Deux tankers, norvégien et japonais, ont été la cible d'avaries d'origine indéterminée. Le premier bâtiment, le Front Altair, a été "attaqué" et était en flammes, tandis que le second le Kokuka Courageous, un méthanier, aurait essuyé des tirs, mais sa cargaison de méthanol est intacte.

Le Conseil de sécurité de l'ONU tiendra ce jeudi, à la demande des Etats-Unis, une réunion d'urgence à huis clos sur ces attaques, ont indiqué des diplomates. Washington a renforcé depuis le mois dernier sa présence militaire dans le Golfe, et a accusé l'Iran d'être à l'origine d'autre incidents impliquant l'approvisionnement pétrolier au mois de mai.

Un "grand accord" ou "pas d'accord du tout" avec Pékin

Sur le front commercial, la situation reste pour l'instant dans l'impasse entre la Chine et les Etats-Unis. Donald Trump a prévenu mercredi qu'il entendait bloquer la signature d'un accord tant que la Chine n'aurait pas accepté les termes qui étaient initialement prévus dans le projet d'accord. "Nous allons soit signer un grand accord avec la Chine, soit ne pas signer d'accord du tout", a-t-il déclaré, ajoutant que c'est l'accord qui a déjà été discuté avec la Chine jusqu'à une date récente qui sera signé, et pas un autre.

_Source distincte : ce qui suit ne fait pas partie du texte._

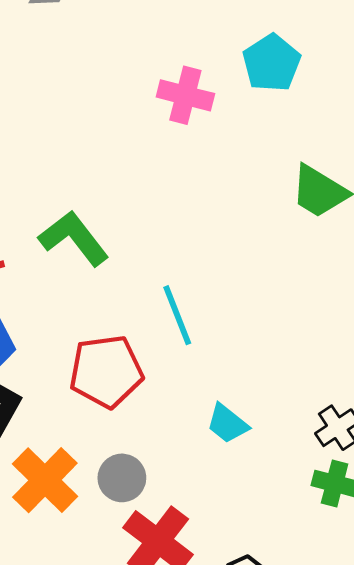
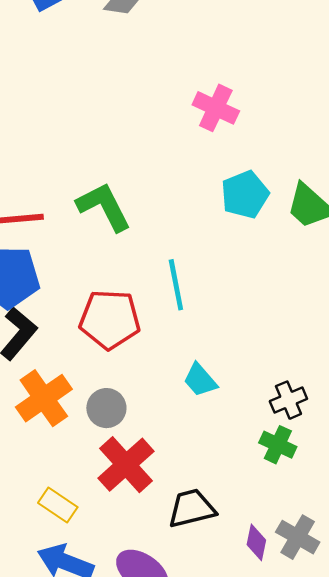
cyan pentagon: (271, 63) -> (245, 195), moved

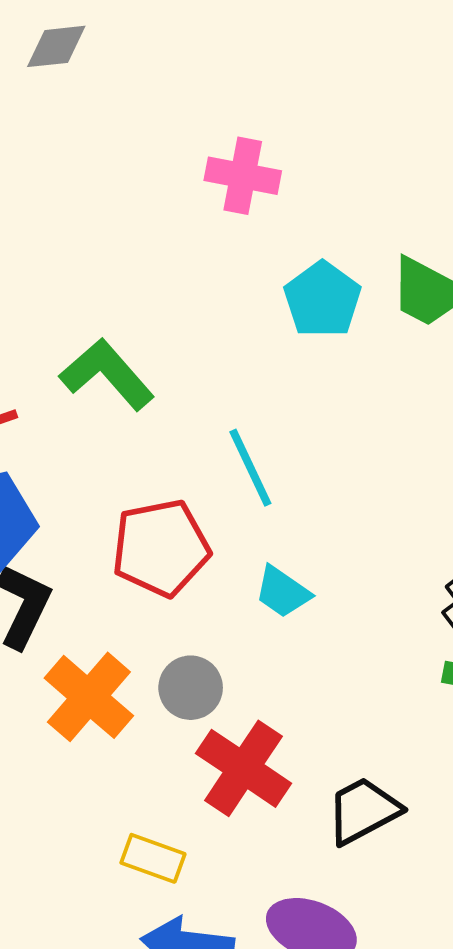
cyan trapezoid: (200, 380) -> (283, 592), moved

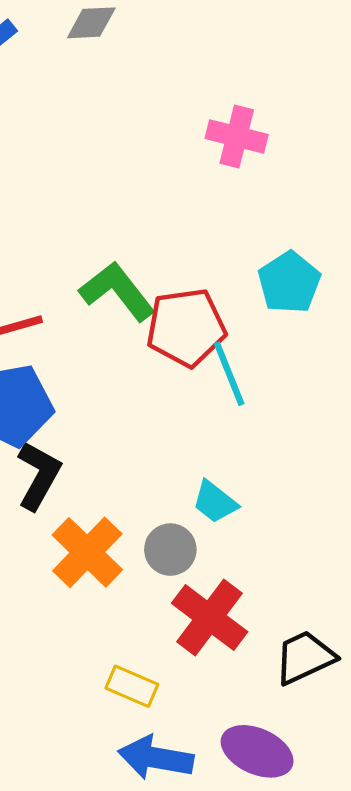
cyan pentagon: (322, 300) -> (289, 282), moved
red pentagon: (161, 548) -> (186, 327), moved
cyan trapezoid: (283, 592) -> (215, 502), moved

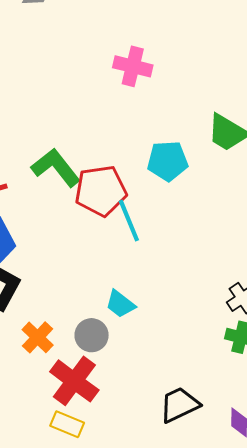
cyan pentagon: (289, 282) -> (168, 161), turned 30
orange cross: (87, 552) -> (38, 337), size x0.7
red cross: (210, 618) -> (74, 381), moved

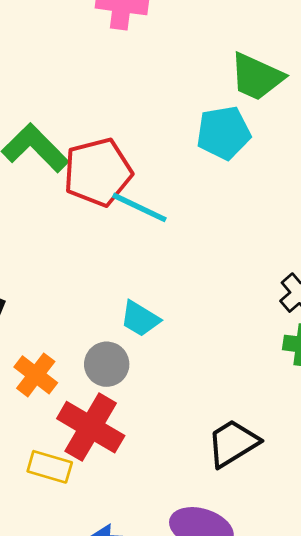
cyan pentagon: (168, 161) -> (224, 133), moved
cyan line: (129, 221) -> (139, 207), turned -36
yellow rectangle: (67, 424) -> (50, 467), moved

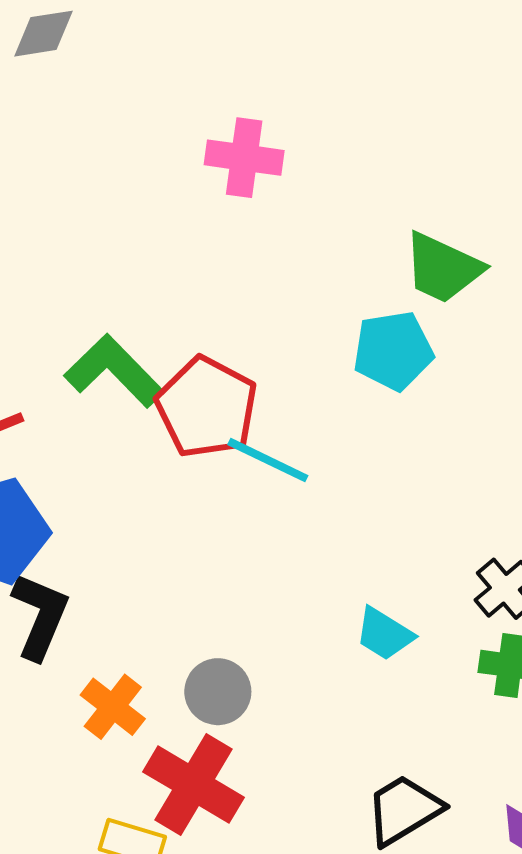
red pentagon: (98, 172) -> (207, 407), turned -30
cyan trapezoid: (140, 319) -> (384, 634), moved

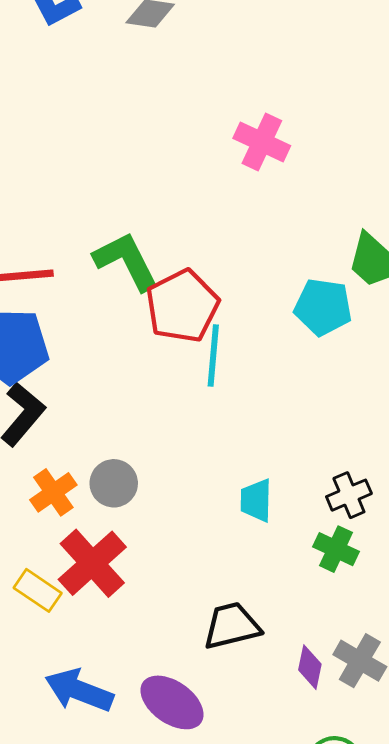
cyan line: (268, 460) -> (213, 356), turned 52
cyan trapezoid: (384, 634) -> (256, 500), turned 42
gray circle: (218, 692) -> (114, 483), moved

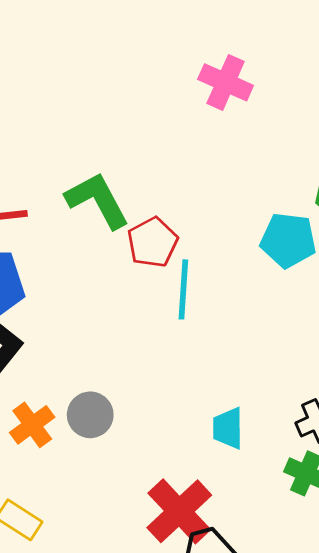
red pentagon: (182, 306) -> (153, 242), size x0.7
red cross: (92, 563) -> (179, 511), moved

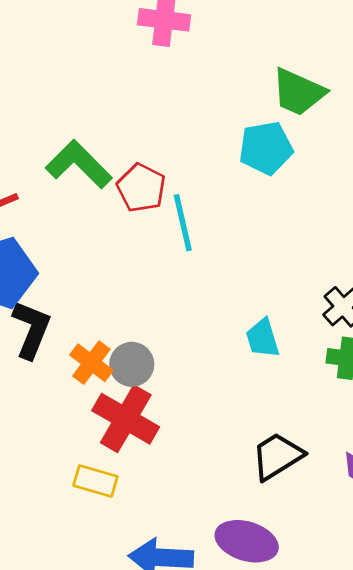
orange cross: (32, 425) -> (91, 363), moved
red cross: (179, 511) -> (126, 419), moved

On ignore encore si la rencontre prévue entre le président américain et son homologue chinois Xi Jinping aura bien lieu fin juin au Japon, en marge du sommet du G20. Mardi, Donald Trump a affirmé que si Xi Jinping refusait de le rencontrer, Washington taxerait 300 milliards de dollars de biens chinois supplémentaires, ce qui équivaudrait à taxer la totalité des importations chinoises.

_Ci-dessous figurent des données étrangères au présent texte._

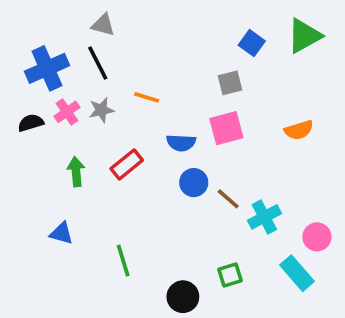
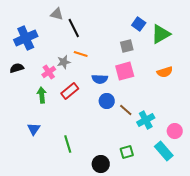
green triangle: (304, 36) -> (161, 34), moved
black line: (98, 63) -> (74, 28), moved
gray star: (101, 110) -> (64, 62), moved
pink cross: (67, 112) -> (49, 72), moved
blue triangle: (61, 233) -> (34, 129), turned 48

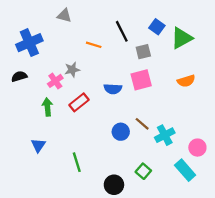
black line: (74, 28) -> (122, 31), moved
orange line: (81, 54) -> (94, 45), moved
blue circle: (107, 101) -> (121, 132), moved
green square: (127, 152) -> (143, 171), turned -32

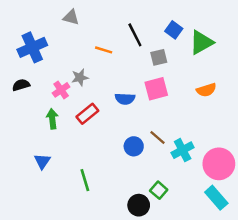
pink circle: (197, 148) -> (219, 164), size x1.6
cyan rectangle: (185, 170) -> (216, 198), moved
black circle: (114, 185) -> (139, 205), moved

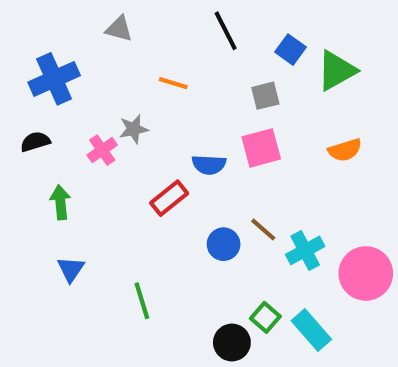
black line: (135, 35) -> (226, 31), moved
red rectangle: (87, 114) -> (169, 198), moved
green arrow: (52, 119) -> (60, 202), moved
cyan rectangle: (216, 198) -> (311, 330), moved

Donald Trump a toutefois indiqué mercredi avoir "le sentiment" qu'il y aura un accord commercial avec la Chine. De son coté la Chine a annoncé jeudi de nouvelles mesures de relance de son économie. Le vice-Premier ministre chinois Liu He a demandé aux régulateurs de renforcer leur soutien à l'économie en fournissant les liquidités suffisantes. Liu a souligné que Pékin disposait de nombreux outils pour accompagner la relance. De son côté, le ministère au Commerce chinois n'en démord pas et souligne que la Chine ne cédera pas aux pressions des Etats-Unis.

VALEURS A SUIVRE

Le secteur énergétique soutient la cote (+1,3% pour l'indice S&P de l'Energie), après les incidents dans le Golfe qui font grimper les cours de l'or noir. Parmi les plus fortes hausses figurent les groupes pétroliers Chevron (+0,77%), ExxonMobil (+0,9%), ConocoPhillips (+1,3%), Devon Energy (+2,2%), Transocean (+1,9%) ou encore Halliburton (+3,1%).

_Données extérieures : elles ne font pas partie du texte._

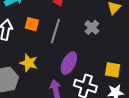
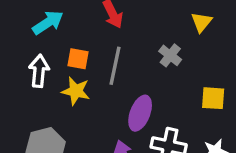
yellow star: (29, 63) -> (76, 91), moved
yellow square: (113, 70) -> (213, 98), moved

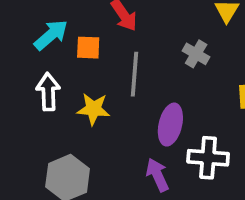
orange square: (78, 59) -> (88, 48), moved

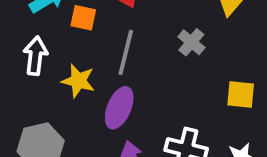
purple ellipse: (170, 125) -> (119, 108), moved

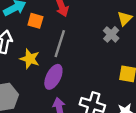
gray cross: (191, 42) -> (111, 34), moved

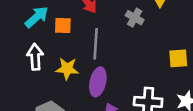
gray cross: (111, 34) -> (135, 18), moved

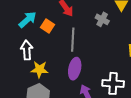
orange square: (63, 26) -> (48, 26), turned 32
yellow star: (67, 69) -> (39, 69), moved

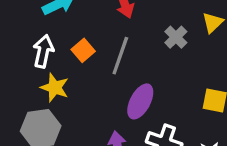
orange square: (48, 26) -> (83, 50), moved
purple ellipse: (75, 69) -> (140, 101), moved

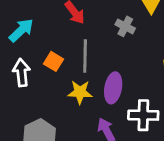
yellow star: (55, 88) -> (80, 92), moved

Lululemon (+1,4%) a dévoilé des revenus trimestriels supérieurs aux attentes avec l'amélioration des ventes en boutique et en ligne. Le Canadien, qui conçoit des tenues de yoga et de sport, a dégagé sur le trimestre clos un bénéfice de 97 M$ soit 74 cents par titre, contre 75 M$ un an avant. Le groupe relève ses prévisions annuelles, tablant sur un bénéfice allant de 4,51 à 4,58$ par action.

Alibaba (stable), le colosse chinois du e-commerce, coté à Wall Street, a déposé par ailleurs une demande de cotation secondaire à la bourse de Hong Kong. L'opération pourrait intervenir au troisième trimestre, selon une source informée du dossier de l'agence Reuters.

Walt Disney (+4,4%). Morgan Stanley vient de relever ses prévisions de croissance des abonnements concernant le nouveau service de streaming Disney+, qui devrait être officiellement lancé avant la fin de l'année. Le service de vidéo à la demande marque l'entrée de Disney en concurrence frontale avec Netflix.

Walmart (-0,4%) a annoncé une refonte du groupe de commerce en ligne Jet.com, qu'il avait acquis pour 3,3 Mds$ il y a trois ans. Jet.com va être désormais totalement intégré à la filiale de e-commerce du géant de l'Arkansas.

Tyson Foods (+0,8%), groupe alimentaire américain, se lance dans les substituts à la viande avec de premiers produits vegan ou partiellement composés de protéines végétales. Tyson développera ces produits sous la marque Raised & Rooted. Beyond Meat (-2%), vedette du burger végétarien qui vient de connaître un incroyable succès boursier pour son introduction à Wall Street, consolide ce jour.

Facebook (+0,9%) perd du terrain en bourse, le Wall Street Journal rapportant que le réseau social californien aurait découvert des courriels reliant possiblement son fondateur Mark Zuckerberg à certaines pratiques douteuses concernant la vie privée des utilisateurs.